* Goal of the exercise *
Repeat all the records exactly, omitting pictures.
[Opening Supplied information section]
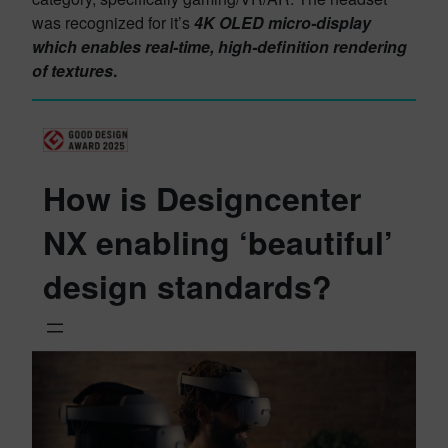
was recognized for it’s
4K OLED micro-display
which enables real-time, high-definition rendering
of textures
.
How is Designcenter
NX enabling ‘beautiful’
design standards?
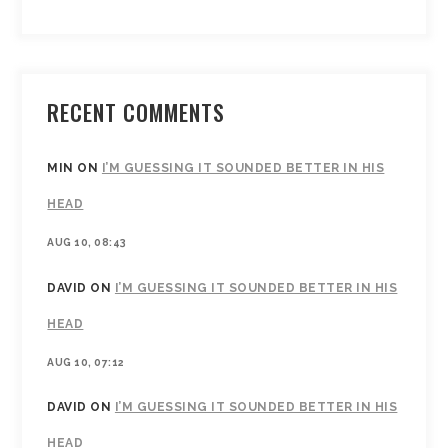
RECENT COMMENTS
MIN
ON
I’M GUESSING IT SOUNDED BETTER IN HIS
HEAD
AUG 10, 08:43
DAVID
ON
I’M GUESSING IT SOUNDED BETTER IN HIS
HEAD
AUG 10, 07:12
DAVID
ON
I’M GUESSING IT SOUNDED BETTER IN HIS
HEAD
[Closing Supplied information section]
* Written response *
was recognized for it’s
4K OLED micro-display
which enables real-time, high-definition rendering
of textures
.
How is Designcenter
NX enabling ‘beautiful’
design standards?
RECENT COMMENTS
MIN
ON
I’M GUESSING IT SOUNDED BETTER IN HIS
HEAD
AUG 10, 08:43
DAVID
ON
I’M GUESSING IT SOUNDED BETTER IN HIS
HEAD
AUG 10, 07:12
DAVID
ON
I’M GUESSING IT SOUNDED BETTER IN HIS
HEAD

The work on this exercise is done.